CONCLUSION: Insulin resistance measured by HOMA-IR, regardless of the presence of diabetes, is significantly associated with HCC development in patients with chronic HCV infection.

Keywords: Hepatitis C virus, Hepatocellular carcinoma, Insulin resistance, Diabetes, Adiponectin

INTRODUCTION

Hepatitis C virus (HCV) infects hundreds of millions of people persistently, and induces a spectrum of chronic liver disease worldwide[1]. Chronic HCV infection causes progressive hepatic fibrosis and cirrhosis in up to 20% of patients, and approximately 10%-20% of cirrhotic patients may develop hepatocellular carcinoma (HCC) within 5 years[2-4]. Recent cohort studies have indicated that HCC is the most frequent cause of death in patients infected with HCV, and epidemiological trends suggest that the mortality rate is rising[5]. Thus, understanding the risk factors for HCC development in patients infected with HCV is of great importance.

HCV may contribute to carcinogenesis by causing advanced fibrosis or cirrhosis, which represents a precancerous state accompanied by increased DNA synthesis[6,7]. Nevertheless, several factors associated with HCC development in chronic hepatitis C have been reported, such as male sex, older age at infection, excessive alcohol consumption, coinfection with hepatitis B virus (HBV) and some viral variability in HCV itself[8-11]. Recently, epidemiological studies have demonstrated that diabetes mellitus (DM) is associated with a 2-4-fold increase in the risk of HCC, regardless of the presence of other major HCC risk factors (HBV, HCV, and alcoholic liver disease)[12-15]. In particular, two large cohort studies have shown that DM is associated with a higher risk of HCC development in patients with chronic hepatitis C compared to HBV-infected subjects or those without HBV and HCV infections[12,13].

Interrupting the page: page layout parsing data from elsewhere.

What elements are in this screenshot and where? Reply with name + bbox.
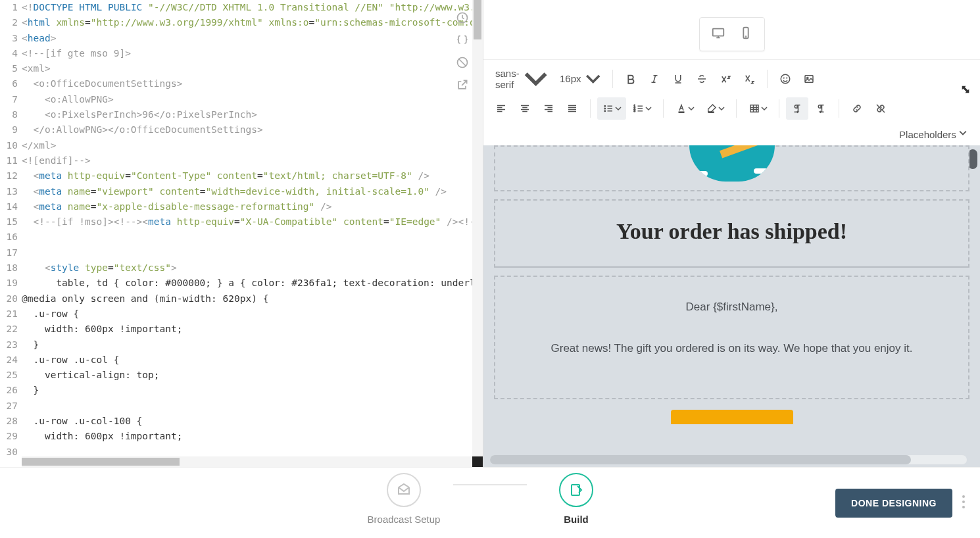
editor-horizontal-scrollbar[interactable] xyxy=(22,456,472,467)
svg-text:3: 3 xyxy=(633,110,635,113)
rtl-button[interactable] xyxy=(810,97,832,120)
logo-block[interactable] xyxy=(494,145,969,191)
svg-point-7 xyxy=(787,78,787,78)
font-family-select[interactable]: sans-serif xyxy=(490,64,553,93)
code-editor-panel: 1234567891011121314151617181920212223242… xyxy=(0,0,483,467)
strikethrough-button[interactable] xyxy=(691,68,713,90)
footer-bar: Broadcast Setup Build DONE DESIGNING xyxy=(0,467,980,538)
step-setup-label: Broadcast Setup xyxy=(368,514,441,525)
external-link-icon[interactable] xyxy=(455,78,470,92)
ltr-button[interactable] xyxy=(786,97,808,120)
font-size-select[interactable]: 16px xyxy=(554,68,606,89)
image-button[interactable] xyxy=(798,68,820,90)
highlight-color-button[interactable] xyxy=(700,97,729,120)
braces-icon[interactable] xyxy=(455,33,470,47)
code-area[interactable]: <!DOCTYPE HTML PUBLIC "-//W3C//DTD XHTML… xyxy=(22,0,483,467)
svg-point-22 xyxy=(962,506,965,508)
emoji-button[interactable] xyxy=(774,68,796,90)
collapse-arrows-icon[interactable] xyxy=(959,83,972,99)
rich-text-toolbar: sans-serif 16px xyxy=(483,59,980,124)
body-text-block[interactable]: Dear {$firstName}, Great news! The gift … xyxy=(494,276,969,399)
placeholders-dropdown[interactable]: Placeholders xyxy=(483,124,980,145)
subscript-button[interactable] xyxy=(738,68,760,90)
underline-button[interactable] xyxy=(667,68,689,90)
preview-horizontal-scrollbar[interactable] xyxy=(490,455,967,464)
text-color-button[interactable] xyxy=(670,97,699,120)
editor-vertical-scrollbar[interactable] xyxy=(472,0,483,456)
code-editor[interactable]: 1234567891011121314151617181920212223242… xyxy=(0,0,483,467)
bold-button[interactable] xyxy=(620,68,642,90)
step-connector xyxy=(453,484,527,485)
svg-point-5 xyxy=(781,74,790,84)
disable-icon[interactable] xyxy=(455,55,470,70)
align-justify-button[interactable] xyxy=(561,97,583,120)
preview-panel: sans-serif 16px xyxy=(483,0,980,467)
link-button[interactable] xyxy=(846,97,868,120)
italic-button[interactable] xyxy=(643,68,666,90)
greeting-text: Dear {$firstName}, xyxy=(515,298,948,317)
svg-point-10 xyxy=(604,106,606,107)
align-right-button[interactable] xyxy=(537,97,560,120)
body-text: Great news! The gift you ordered is on i… xyxy=(515,339,948,358)
history-icon[interactable] xyxy=(455,11,470,25)
step-build[interactable]: Build xyxy=(527,473,625,525)
svg-rect-17 xyxy=(708,112,714,113)
done-designing-button[interactable]: DONE DESIGNING xyxy=(835,489,952,518)
email-preview-area[interactable]: Your order has shipped! Dear {$firstName… xyxy=(483,145,980,467)
line-gutter: 1234567891011121314151617181920212223242… xyxy=(0,0,22,467)
superscript-button[interactable] xyxy=(714,68,737,90)
desktop-device-icon[interactable] xyxy=(711,26,725,43)
email-heading: Your order has shipped! xyxy=(502,219,962,244)
svg-point-21 xyxy=(962,501,965,503)
step-build-label: Build xyxy=(564,514,589,525)
placeholders-label: Placeholders xyxy=(899,129,956,140)
svg-point-12 xyxy=(604,110,606,112)
svg-rect-16 xyxy=(678,112,684,113)
svg-rect-2 xyxy=(712,29,723,36)
svg-point-11 xyxy=(604,109,606,110)
wizard-steps: Broadcast Setup Build xyxy=(355,473,625,525)
cta-button xyxy=(671,410,793,424)
preview-vertical-scrollbar[interactable] xyxy=(968,149,977,169)
svg-point-6 xyxy=(783,78,784,78)
more-options-icon[interactable] xyxy=(962,495,966,512)
mobile-device-icon[interactable] xyxy=(739,26,753,43)
device-switcher xyxy=(699,17,765,51)
ordered-list-button[interactable]: 123 xyxy=(627,97,656,120)
align-center-button[interactable] xyxy=(514,97,536,120)
svg-point-20 xyxy=(962,495,965,498)
svg-rect-18 xyxy=(750,105,758,112)
align-left-button[interactable] xyxy=(490,97,512,120)
svg-point-4 xyxy=(745,36,746,37)
cta-button-block[interactable] xyxy=(494,407,969,424)
unordered-list-button[interactable] xyxy=(597,97,626,120)
unlink-button[interactable] xyxy=(870,97,892,120)
logo-image xyxy=(689,145,775,182)
heading-block[interactable]: Your order has shipped! xyxy=(494,199,969,268)
table-button[interactable] xyxy=(743,97,772,120)
step-broadcast-setup[interactable]: Broadcast Setup xyxy=(355,473,453,525)
editor-scroll-corner xyxy=(472,456,483,467)
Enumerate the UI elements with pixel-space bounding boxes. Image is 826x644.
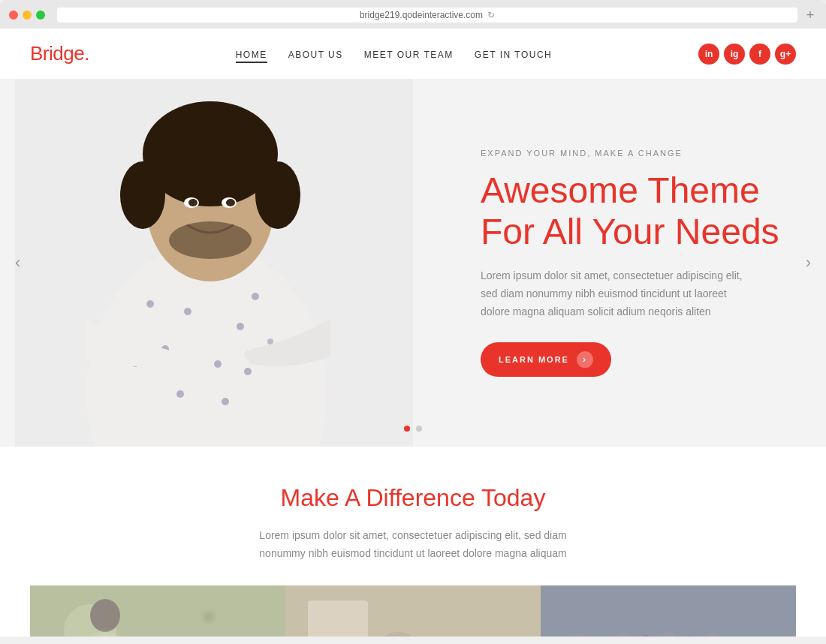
- image-1-svg: [30, 585, 285, 636]
- image-3: [541, 585, 796, 636]
- nav-links: HOME ABOUT US MEET OUR TEAM GET IN TOUCH: [236, 47, 553, 61]
- svg-point-3: [184, 308, 191, 315]
- hero-section: ‹ › EXPAND YOUR MIND, MAKE A CHANGE Awes…: [0, 79, 826, 447]
- hero-photo-bg: [15, 79, 413, 447]
- svg-point-9: [244, 368, 252, 375]
- hero-subtitle: EXPAND YOUR MIND, MAKE A CHANGE: [481, 149, 796, 158]
- learn-more-button[interactable]: LEARN MORE ›: [481, 342, 611, 377]
- nav-link-home[interactable]: HOME: [236, 50, 267, 63]
- carousel-next-button[interactable]: ›: [798, 245, 818, 280]
- traffic-lights: [9, 11, 45, 20]
- svg-point-25: [64, 604, 116, 636]
- hero-person-svg: [15, 79, 413, 447]
- hero-content: EXPAND YOUR MIND, MAKE A CHANGE Awesome …: [481, 149, 796, 377]
- svg-point-22: [226, 199, 235, 206]
- social-icons: in ig f g+: [698, 44, 796, 65]
- svg-point-10: [176, 390, 184, 398]
- new-tab-button[interactable]: +: [803, 8, 817, 22]
- minimize-button[interactable]: [23, 11, 32, 20]
- hero-image: [15, 79, 413, 447]
- image-card-3: [541, 585, 796, 636]
- nav-item-home[interactable]: HOME: [236, 47, 267, 61]
- svg-rect-33: [541, 585, 796, 636]
- image-cards: [30, 585, 796, 636]
- image-2: [285, 585, 541, 636]
- svg-point-18: [255, 161, 300, 229]
- image-card-1: [30, 585, 285, 636]
- close-button[interactable]: [9, 11, 18, 20]
- nav-link-about[interactable]: ABOUT US: [288, 50, 343, 60]
- social-facebook[interactable]: f: [749, 44, 770, 65]
- svg-rect-30: [308, 600, 368, 636]
- arrow-icon: ›: [577, 351, 593, 368]
- social-instagram[interactable]: ig: [724, 44, 745, 65]
- nav-item-team[interactable]: MEET OUR TEAM: [364, 47, 454, 61]
- carousel-dots: [404, 426, 422, 432]
- image-card-2: [285, 585, 541, 636]
- maximize-button[interactable]: [36, 11, 45, 20]
- navbar: Bridge. HOME ABOUT US MEET OUR TEAM GET …: [0, 29, 826, 79]
- refresh-icon[interactable]: ↻: [487, 10, 495, 20]
- svg-point-17: [120, 161, 165, 229]
- svg-point-23: [169, 221, 252, 259]
- browser-window: bridge219.qodeinteractive.com ↻ +: [0, 0, 826, 29]
- svg-point-5: [237, 323, 244, 330]
- section-title: Make A Difference Today: [30, 484, 796, 512]
- nav-item-contact[interactable]: GET IN TOUCH: [475, 47, 552, 61]
- nav-link-team[interactable]: MEET OUR TEAM: [364, 50, 454, 60]
- learn-more-label: LEARN MORE: [499, 355, 569, 364]
- section-description: Lorem ipsum dolor sit amet, consectetuer…: [255, 527, 571, 563]
- svg-point-6: [146, 300, 154, 308]
- main-section: Make A Difference Today Lorem ipsum dolo…: [0, 447, 826, 636]
- browser-top-bar: bridge219.qodeinteractive.com ↻ +: [0, 8, 826, 29]
- nav-item-about[interactable]: ABOUT US: [288, 47, 343, 61]
- svg-rect-24: [30, 585, 285, 636]
- svg-point-8: [252, 293, 259, 300]
- carousel-dot-2[interactable]: [416, 426, 422, 432]
- image-1: [30, 585, 285, 636]
- social-linkedin[interactable]: in: [698, 44, 719, 65]
- image-3-svg: [541, 585, 796, 636]
- website-content: Bridge. HOME ABOUT US MEET OUR TEAM GET …: [0, 29, 826, 636]
- carousel-dot-1[interactable]: [404, 426, 410, 432]
- address-bar[interactable]: bridge219.qodeinteractive.com ↻: [57, 8, 797, 23]
- svg-point-11: [222, 398, 229, 405]
- site-logo[interactable]: Bridge.: [30, 42, 89, 65]
- svg-point-4: [214, 360, 222, 368]
- image-2-svg: [285, 585, 541, 636]
- hero-title: Awesome Theme For All Your Needs: [481, 170, 796, 252]
- hero-description: Lorem ipsum dolor sit amet, consectetuer…: [481, 267, 743, 320]
- svg-point-21: [188, 199, 197, 206]
- svg-point-13: [267, 339, 273, 345]
- svg-point-28: [90, 599, 120, 632]
- social-googleplus[interactable]: g+: [775, 44, 796, 65]
- url-text: bridge219.qodeinteractive.com: [360, 10, 483, 20]
- nav-link-contact[interactable]: GET IN TOUCH: [475, 50, 552, 60]
- carousel-prev-button[interactable]: ‹: [8, 245, 28, 280]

The mechanisms that may link DM with carcinogenesis in chronic HCV infection remain unclear. Insulin resistance (IR), which correlates inversely with circulating adiponectin concentration, is a consistent finding in patients with type 2 DM[16,17]. Previous studies have shown that patients infected with HCV have significantly higher IR than healthy controls matched for age, sex and body mass index (BMI)[18,19]. Recent studies have suggested that IR plays a crucial role in fibrosis progression, and has been demonstrated to have a negative impact on treatment responses to antiviral therapy in patients with chronic hepatitis C[18,20,21]. IR has emerged as a risk factor for a wide variety of cancers, including endometrial and breast (especially after menopause), colon and rectal, esophageal, kidney, pancreatic, biliary, ovarian and cervical cancer[22-24]. To the best of our knowledge, the role of IR and serum adiponectin level in the development of HCC associated with chronic HCV infection has not been established. In this present study, we prospectively investigated the IR assessed by the homeostasis model (HOMA-IR) and serum adiponectin level in patents with HCC and those with other clinical stages of chronic HCV infection.

MATERIALS AND METHODS

Patients

From January 2007 to August 2008, a total of 165 newly diagnosed patients with HCC (122 men and 43 women; median age: 60.1 ± 12.4 years) who fulfilled all criteria outlined below were consecutively collected in a single center. The diagnosis of HCC was based on either the histopathological findings in tumor tissue, one typical HCC feature on a dynamic image or alpha-fetoprotein (AFP) > 200 ng/mL if the nodule was > 2 cm in cirrhotic liver, or two typical HCC features of dynamic images if the nodule was between 1 and 2 cm in a cirrhotic liver[25]. Patients with concurrent human immunodeficiency virus infection, significant change of body weight (≥ 3 kg within 3 mo), previous history of interferon-based antiviral therapy, and current treatment with any dosage of insulin therapy were excluded.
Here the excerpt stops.